[[ Dataset records, beginning ]]
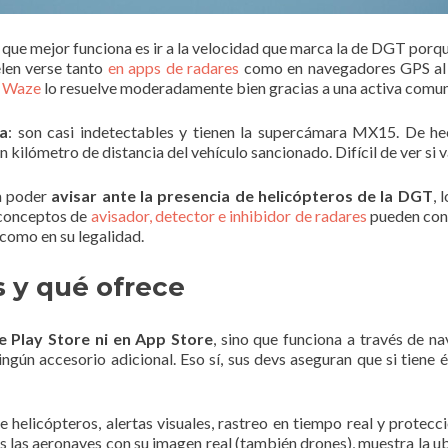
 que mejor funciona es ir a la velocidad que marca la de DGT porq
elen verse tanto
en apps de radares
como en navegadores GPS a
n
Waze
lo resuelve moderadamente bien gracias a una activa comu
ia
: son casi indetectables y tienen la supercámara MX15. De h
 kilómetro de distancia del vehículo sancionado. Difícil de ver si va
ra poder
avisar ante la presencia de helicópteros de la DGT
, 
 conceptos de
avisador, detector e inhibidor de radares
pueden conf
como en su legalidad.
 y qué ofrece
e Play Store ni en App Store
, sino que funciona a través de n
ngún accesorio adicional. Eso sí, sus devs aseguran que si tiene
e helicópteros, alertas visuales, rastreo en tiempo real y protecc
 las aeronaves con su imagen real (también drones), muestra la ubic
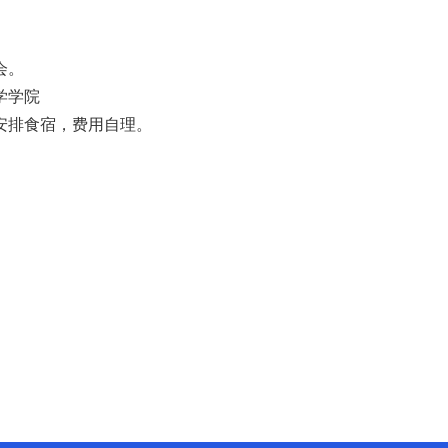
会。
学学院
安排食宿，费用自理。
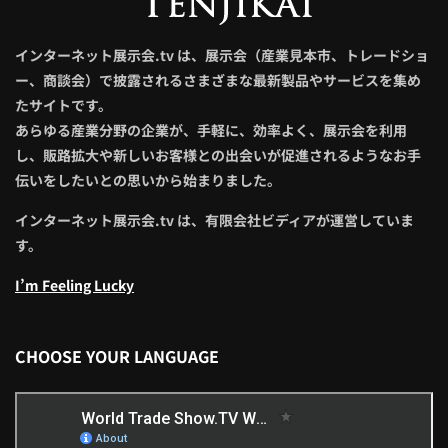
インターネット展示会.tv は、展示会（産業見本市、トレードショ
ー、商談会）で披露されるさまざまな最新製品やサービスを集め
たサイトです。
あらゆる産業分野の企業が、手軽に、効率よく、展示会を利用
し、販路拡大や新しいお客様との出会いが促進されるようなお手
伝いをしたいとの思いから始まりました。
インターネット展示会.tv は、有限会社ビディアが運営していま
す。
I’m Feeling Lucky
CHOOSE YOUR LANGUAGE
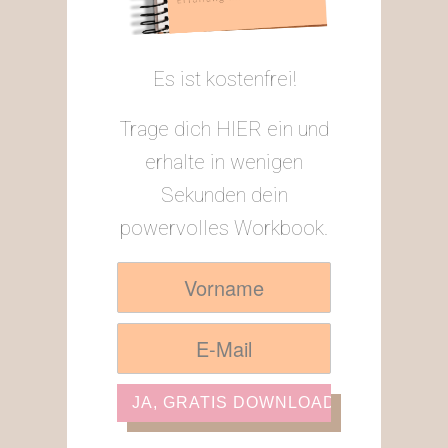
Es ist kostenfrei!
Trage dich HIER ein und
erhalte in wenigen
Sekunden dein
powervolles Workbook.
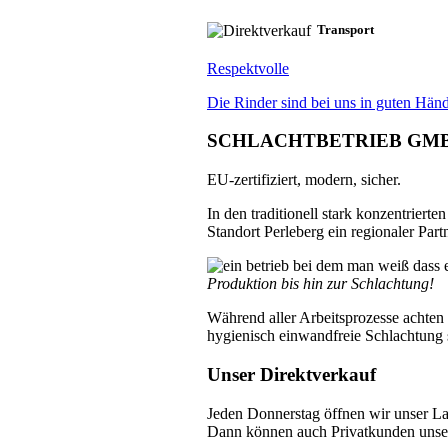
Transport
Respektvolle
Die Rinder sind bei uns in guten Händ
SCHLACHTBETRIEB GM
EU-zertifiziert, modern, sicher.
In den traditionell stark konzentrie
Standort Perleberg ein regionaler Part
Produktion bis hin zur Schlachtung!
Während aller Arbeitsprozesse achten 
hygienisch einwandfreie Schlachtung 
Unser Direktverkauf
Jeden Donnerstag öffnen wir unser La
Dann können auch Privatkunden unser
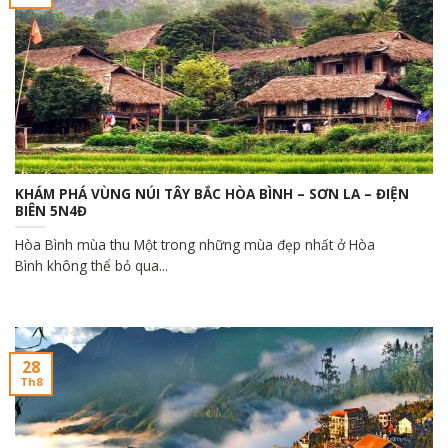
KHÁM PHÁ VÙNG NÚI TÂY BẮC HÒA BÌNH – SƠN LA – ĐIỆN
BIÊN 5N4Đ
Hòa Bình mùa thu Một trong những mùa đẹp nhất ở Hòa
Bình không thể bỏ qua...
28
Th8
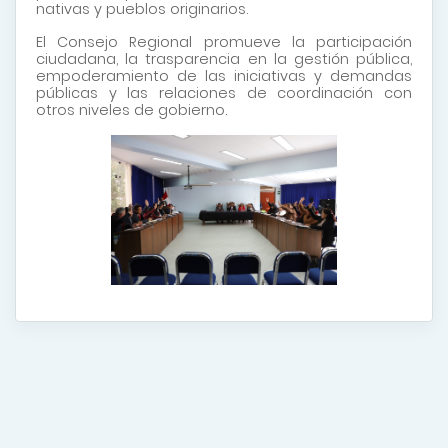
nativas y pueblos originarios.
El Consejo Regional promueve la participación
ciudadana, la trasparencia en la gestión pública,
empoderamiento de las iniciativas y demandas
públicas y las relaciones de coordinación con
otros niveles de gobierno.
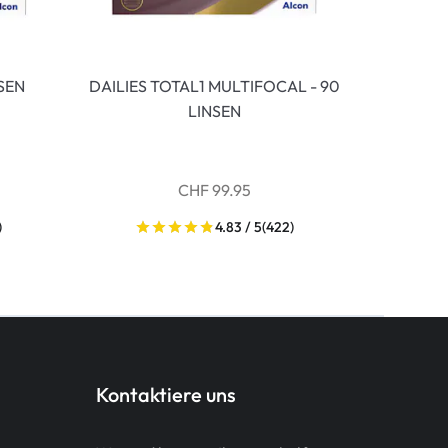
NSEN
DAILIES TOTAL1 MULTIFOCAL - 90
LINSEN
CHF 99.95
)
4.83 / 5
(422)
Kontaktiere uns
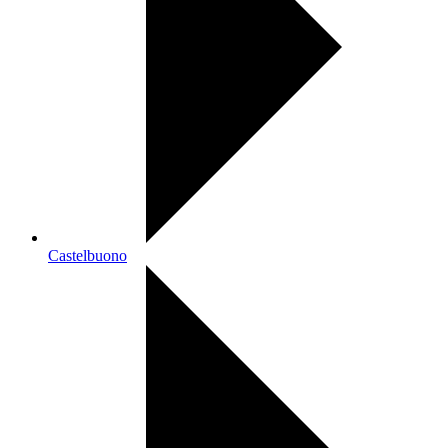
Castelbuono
[[ Dataset records, end ]]
[[ Dataset records, beginning ]]
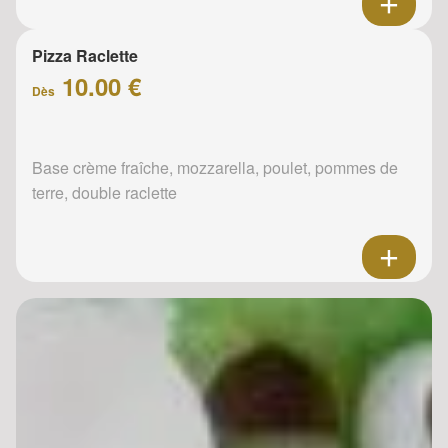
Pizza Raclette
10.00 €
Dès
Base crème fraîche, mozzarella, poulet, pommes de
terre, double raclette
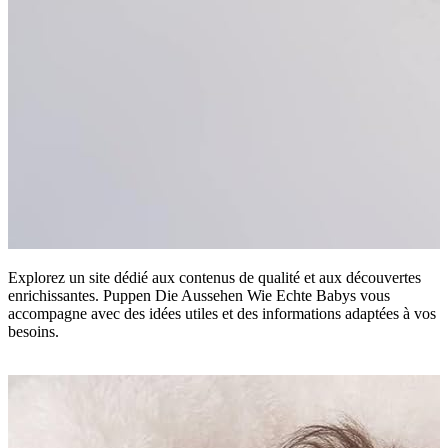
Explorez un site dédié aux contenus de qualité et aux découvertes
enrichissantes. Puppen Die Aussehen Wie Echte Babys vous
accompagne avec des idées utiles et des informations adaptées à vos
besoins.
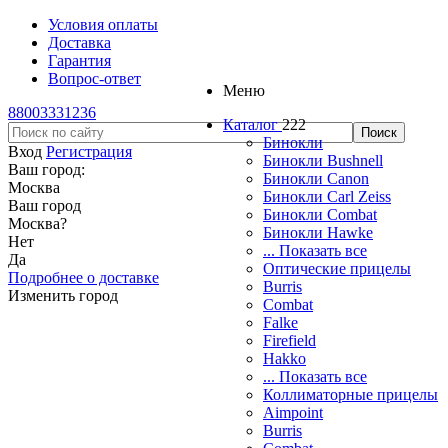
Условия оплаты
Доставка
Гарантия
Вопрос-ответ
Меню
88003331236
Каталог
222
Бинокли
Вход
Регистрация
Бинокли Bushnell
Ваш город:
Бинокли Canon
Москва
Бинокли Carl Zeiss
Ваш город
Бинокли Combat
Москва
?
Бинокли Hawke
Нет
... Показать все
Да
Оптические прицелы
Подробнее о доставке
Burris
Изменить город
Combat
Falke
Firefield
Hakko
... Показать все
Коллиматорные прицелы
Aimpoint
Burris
[[ Dataset records, end ]]
[[ Dataset records, beginning ]]
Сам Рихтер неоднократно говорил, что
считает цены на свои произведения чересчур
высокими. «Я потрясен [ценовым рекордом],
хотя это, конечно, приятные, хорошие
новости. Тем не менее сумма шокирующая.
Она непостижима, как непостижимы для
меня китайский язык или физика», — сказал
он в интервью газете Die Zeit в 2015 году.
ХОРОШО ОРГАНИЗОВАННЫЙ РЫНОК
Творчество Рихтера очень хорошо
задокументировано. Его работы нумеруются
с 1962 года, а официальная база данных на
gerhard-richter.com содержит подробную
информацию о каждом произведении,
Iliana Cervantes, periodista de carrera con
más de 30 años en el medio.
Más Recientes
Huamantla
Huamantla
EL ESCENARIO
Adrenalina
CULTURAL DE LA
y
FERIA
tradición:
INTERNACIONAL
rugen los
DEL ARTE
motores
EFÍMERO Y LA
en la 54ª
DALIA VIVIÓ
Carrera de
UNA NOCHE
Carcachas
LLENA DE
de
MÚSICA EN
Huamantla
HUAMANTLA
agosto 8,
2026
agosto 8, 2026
[[ Dataset records, end ]]
Work item:
An exact copy of the lines above, from the one containing "elen verse tanto" down to the one containing "través de n" and including both, is the whole answer; retype it and nothing else.

Response:
elen verse tanto
en apps de radares
como en navegadores GPS a
n
Waze
lo resuelve moderadamente bien gracias a una activa comu
ia
: son casi indetectables y tienen la supercámara MX15. De h
 kilómetro de distancia del vehículo sancionado. Difícil de ver si va
ra poder
avisar ante la presencia de helicópteros de la DGT
, 
 conceptos de
avisador, detector e inhibidor de radares
pueden conf
como en su legalidad.
 y qué ofrece
e Play Store ni en App Store
, sino que funciona a través de n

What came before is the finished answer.